Carson, a former presidential candidate with a long record of anti-LGBTQ comments and stances, said in the San Francisco meeting this week that he was worried about “big, hairy men” seeking to enter women’s shelters, staff members told the Post. He “also lamented that society no longer seemed to know the difference between men and women,” the paper reports.
“Carson’s remarks visibly shocked and upset many of the roughly 50 HUD staffers who attended Tuesday’s meeting, and prompted at least one woman to walk out in protest, the staffers said,” according to the Post article, published Thursday afternoon.
He has mocked trans people during HUD meetings in Washington, D.C., as well, one agency official said. “His overall tone is dismissive and joking about these people,” the official, who was not identified by name, told the Post. “It’s disrespectful of the people we are trying to serve.”
A HUD spokesperson gave the Post a statement denying that Carson ever used anti-trans language. “The Secretary does not use derogatory language to refer to transgendered individuals. Any reporting to the contrary is false,” the spokesperson said. The spokesperson, who was not present at the San Francisco meeting, said Carson was referring to men pretending to be women, not transgender women specifically.
But one staffer who was at the meeting said, “The sentiment conveyed was these were not women, and they should not be housed in single-sex shelters — like we shouldn’t force people to accept transgender people in this context because it makes other people uncomfortable.” All those who were at the meeting spoke anonymously, saying they feared retaliation.
And Carson has a documented history of hostility to trans people and LGBTQ people in general. In May, HUD unveiled a proposed rule change that would allow homeless shelters that receive federal funding to house trans people according to their birth gender, not their gender identity. If it becomes final, the rule would reverse a policy adopted by President Barack Obama’s administration, which called for federally funded shelters to house people according to their gender identity. Under his leadership, HUD has also rescinded guidelines banning anti-LGBTQ discrimination in its programs.

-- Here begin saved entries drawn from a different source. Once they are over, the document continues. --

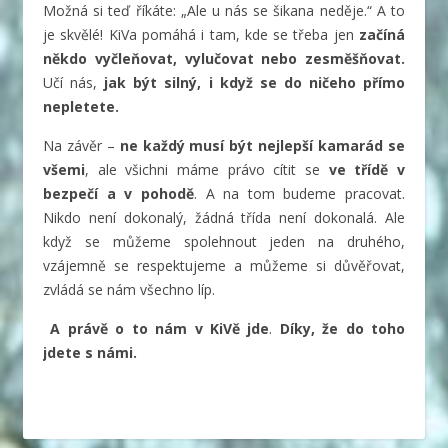
Možná si teď říkáte: „Ale u nás se šikana neděje.“ A to
je skvělé! KiVa pomáhá i tam, kde se třeba jen
začíná
někdo vyčleňovat, vylučovat nebo zesměšňovat.
Učí nás,
jak být silný, i když se do ničeho přímo
nepletete.
Na závěr –
ne každý musí být nejlepší kamarád se
všemi
, ale všichni máme právo cítit se
ve třídě v
bezpečí a v pohodě
. A na tom budeme pracovat.
Nikdo není dokonalý, žádná třída není dokonalá. Ale
když se můžeme spolehnout jeden na druhého,
vzájemně se respektujeme a můžeme si důvěřovat,
zvládá se nám všechno líp.
A právě o to nám v KiVě jde
.
Díky, že do toho
jdete s námi.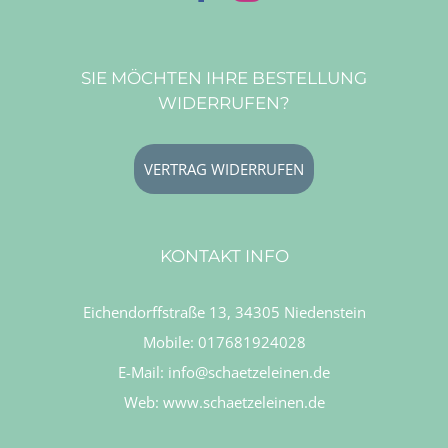
SIE MÖCHTEN IHRE BESTELLUNG
WIDERRUFEN?
VERTRAG WIDERRUFEN
KONTAKT INFO
Eichendorffstraße 13, 34305 Niedenstein
Mobile:
017681924028
E-Mail:
info@schaetzeleinen.de
Web:
www.schaetzeleinen.de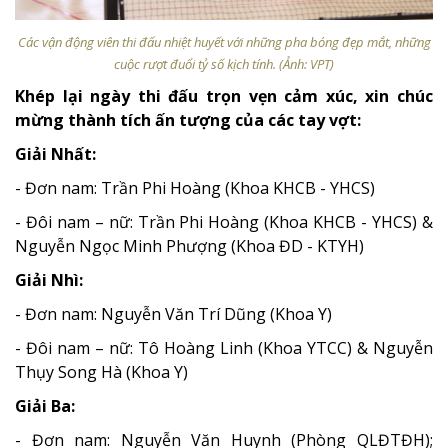
Các vận động viên thi đấu nhiệt huyết với những pha bóng đẹp mắt, những
cuộc rượt đuổi tỷ số kịch tính. (Ảnh: VPT)
Khép lại ngày thi đấu trọn vẹn cảm xúc, xin chúc
mừng thành tích ấn tượng của các tay vợt:
Giải Nhất:
- Đơn nam: Trần Phi Hoàng (Khoa KHCB - YHCS)
- Đôi nam – nữ: Trần Phi Hoàng (Khoa KHCB - YHCS) &
Nguyễn Ngọc Minh Phượng (Khoa ĐD - KTYH)
Giải Nhì:
- Đơn nam: Nguyễn Văn Trí Dũng (Khoa Y)
- Đôi nam – nữ: Tô Hoàng Linh (Khoa YTCC) & Nguyễn
Thụy Song Hà (Khoa Y)
Giải Ba:
- Đơn nam: Nguyễn Văn Huynh (Phòng QLĐTĐH);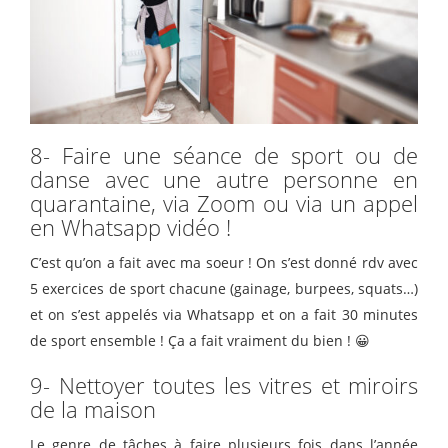
8- Faire une séance de sport ou de
danse avec une autre personne en
quarantaine, via Zoom ou via un appel
en Whatsapp vidéo !
C’est qu’on a fait avec ma soeur ! On s’est donné rdv avec
5 exercices de sport chacune (gainage, burpees, squats…)
et on s’est appelés via Whatsapp et on a fait 30 minutes
de sport ensemble ! Ça a fait vraiment du bien ! 😀
9- Nettoyer toutes les vitres et miroirs
de la maison
Le genre de tâches à faire plusieurs fois dans l’année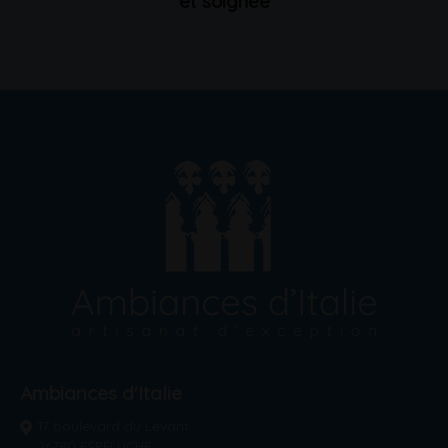
et soignée
Ambiances d'Italie
17 boulevard du Levant
26780 ESPELUCHE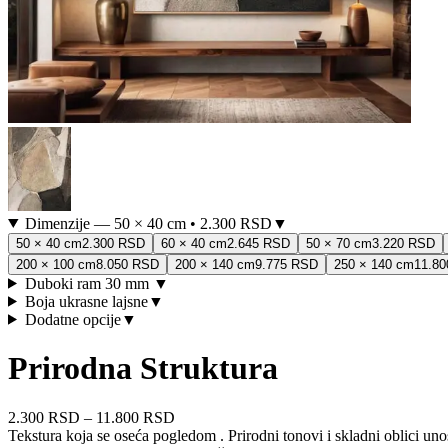
Dimenzije
—
50 × 40 cm
•
2.300 RSD
▼
50 × 40 cm
2.300 RSD
60 × 40 cm
2.645 RSD
50 × 70 cm
3.220 RSD
200 × 100 cm
8.050 RSD
200 × 140 cm
9.775 RSD
250 × 140 cm
11.8
Duboki ram 30 mm
▼
Boja ukrasne lajsne
▼
Dodatne opcije
▼
Prirodna Struktura
2.300 RSD
–
11.800 RSD
Tekstura koja se oseća pogledom . Prirodni tonovi i skladni oblici uno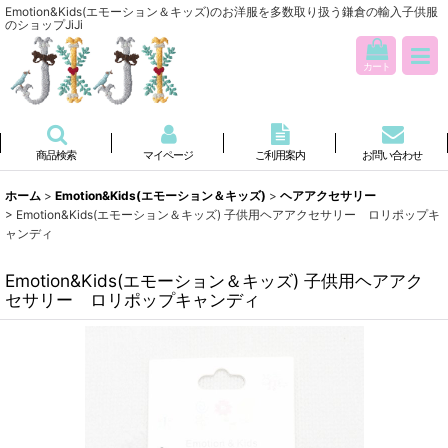
Emotion&Kids(エモーション＆キッズ)のお洋服を多数取り扱う鎌倉の輸入子供服
のショップJiJi
カート
商品検索
マイページ
ご利用案内
お問い合わせ
ホーム
>
Emotion&Kids(エモーション＆キッズ)
>
ヘアアクセサリー
>
Emotion&Kids(エモーション＆キッズ) 子供用ヘアアクセサリー ロリポップキ
ャンディ
Emotion&Kids(エモーション＆キッズ) 子供用ヘアアク
セサリー ロリポップキャンディ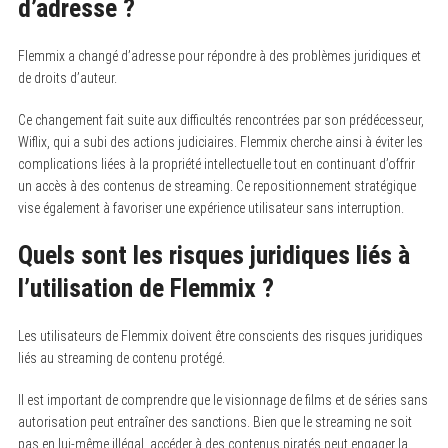
d’adresse ?
Flemmix a changé d’adresse pour répondre à des problèmes juridiques et
de droits d’auteur.
Ce changement fait suite aux difficultés rencontrées par son prédécesseur,
Wiflix, qui a subi des actions judiciaires. Flemmix cherche ainsi à éviter les
complications liées à la propriété intellectuelle tout en continuant d’offrir
un accès à des contenus de streaming. Ce repositionnement stratégique
vise également à favoriser une expérience utilisateur sans interruption.
Quels sont les risques juridiques liés à
l’utilisation de Flemmix ?
Les utilisateurs de Flemmix doivent être conscients des risques juridiques
liés au streaming de contenu protégé.
Il est important de comprendre que le visionnage de films et de séries sans
autorisation peut entraîner des sanctions. Bien que le streaming ne soit
pas en lui-même illégal, accéder à des contenus piratés peut engager la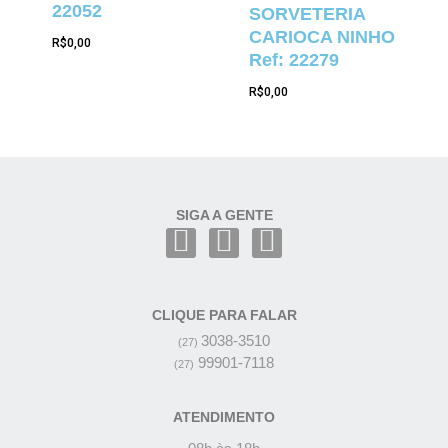
22052
SORVETERIA
CARIOCA NINHO
R$
0,00
Ref: 22279
R$
0,00
SIGA A GENTE
CLIQUE PARA FALAR
3038-3510
(27)
99901-7118
(27)
ATENDIMENTO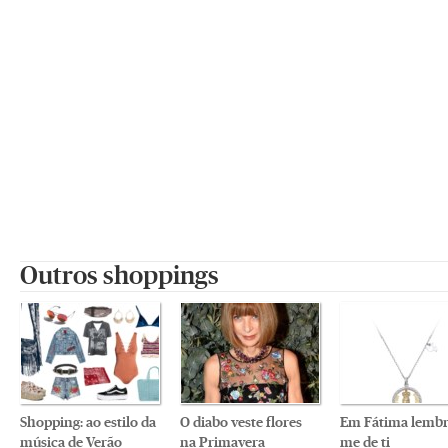
Outros shoppings
Shopping: ao estilo da
O diabo veste flores
Em Fátima lembr
música de Verão
na Primavera
me de ti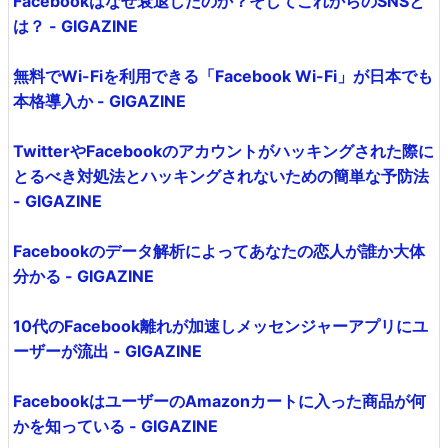
Facebookはなぜ衰退したのか？そしてこれからのSNSと
は？ - GIGAZINE
無料でWi-Fiを利用できる「Facebook Wi-Fi」が日本でも
本格導入か - GIGAZINE
TwitterやFacebookのアカウントがハッキングされた際に
とるべき対処法とハッキングされないための簡単な予防法
- GIGAZINE
Facebookのデータ解析によってあなたの恋人が誰か大体
分かる - GIGAZINE
10代のFacebook離れが加速しメッセンジャーアプリにユ
ーザーが流出 - GIGAZINE
FacebookはユーザーのAmazonカートに入った商品が何
かを知っている - GIGAZINE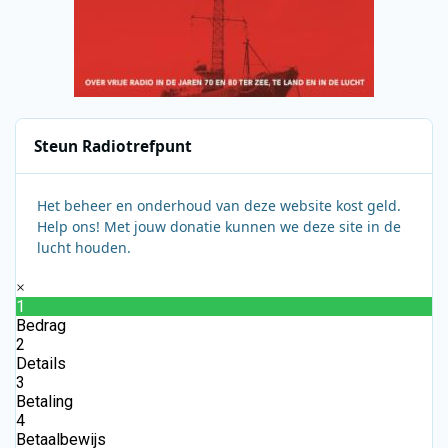
Steun Radiotrefpunt
Het beheer en onderhoud van deze website kost geld.
Help ons! Met jouw donatie kunnen we deze site in de
lucht houden.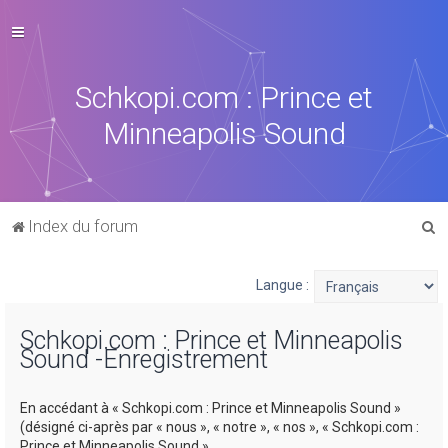
Schkopi.com : Prince et
Minneapolis Sound
R
Index du forum
e
c
Langue :
h
Schkopi.com : Prince et Minneapolis
e
Sound -Enregistrement
r
c
En accédant à « Schkopi.com : Prince et Minneapolis Sound »
h
(désigné ci-après par « nous », « notre », « nos », « Schkopi.com :
Prince et Minneapolis Sound »,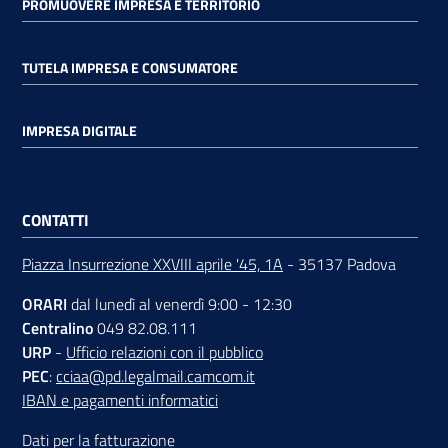
PROMUOVERE IMPRESA E TERRITORIO
TUTELA IMPRESA E CONSUMATORE
IMPRESA DIGITALE
CONTATTI
Piazza Insurrezione XXVIII aprile '45, 1A
- 35137 Padova
ORARI
dal lunedì al venerdì 9:00 - 12:30
Centralino
049 82.08.111
URP
-
Ufficio relazioni con il pubblico
PEC
:
cciaa@pd.legalmail.camcom.it
IBAN e pagamenti informatici
Dati per la fatturazione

In 2015, he endorsed the idea of separate public restrooms for trans people. In 2016, he dismissed trans individuals as “a few people who perhaps are abnormal” and said that assuring their equal treatment amounted to “extra rights,” and he reiterated the “extra rights” remark in his confirmation hearing in 2017.
He is a longtime opponent of marriage equality and has equated same-sex marriage with bestiality and pedophilia. He has even said a U.S. president has the constitutional right to ignore Supreme Court rulings on the matter.
He also has said sexual orientation is a choice because men who are otherwise straight have sex with other men in prison. He has asserted that LGBTQ parents are not of “equal value” to straight ones. And he believes businesses and elected officials should have the right to discriminate against LGBTQ people.
Trans rights advocates said Carson’s reported comments showed he was buying into harmful, baseless stereotypes of trans women as predators. “It’s a mythical notion that policies that are inclusive of transgender people somehow pose a threat,” Gillian Branstetter, media relations manager for the National Center for Transgender Equality, told the Post. “It’s frankly despicable that such a harmful notion would be used by someone charged with facilitating programs meant to help people in need, many of whom are transgender.”